Beginning at the line containing "ostajalle. Painatus tehdään", restate each line of the listing below word for word until the last one has been given.
╭─ Records for the task
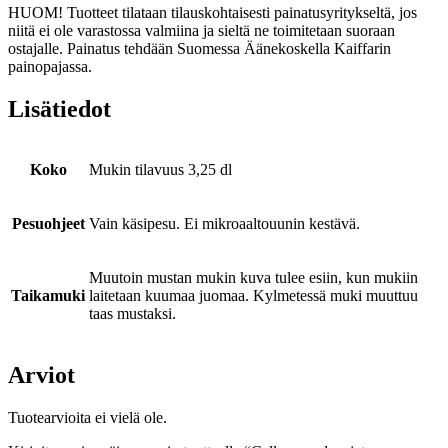
HUOM! Tuotteet tilataan tilauskohtaisesti painatusyritykseltä, jos
niitä ei ole varastossa valmiina ja sieltä ne toimitetaan suoraan
ostajalle. Painatus tehdään Suomessa Äänekoskella Kaiffarin
painopajassa.
Lisätiedot
Koko
Mukin tilavuus 3,25 dl
Pesuohjeet
Vain käsipesu. Ei mikroaaltouunin kestävä.
Muutoin mustan mukin kuva tulee esiin, kun mukiin
Taikamuki
laitetaan kuumaa juomaa. Kylmetessä muki muuttuu
taas mustaksi.
Arviot
Tuotearvioita ei vielä ole.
╰─
- _Written solution_
ostajalle. Painatus tehdään Suomessa Äänekoskella Kaiffarin
painopajassa.
Lisätiedot
Koko
Mukin tilavuus 3,25 dl
Pesuohjeet
Vain käsipesu. Ei mikroaaltouunin kestävä.
Muutoin mustan mukin kuva tulee esiin, kun mukiin
Taikamuki
laitetaan kuumaa juomaa. Kylmetessä muki muuttuu
taas mustaksi.
Arviot
Tuotearvioita ei vielä ole.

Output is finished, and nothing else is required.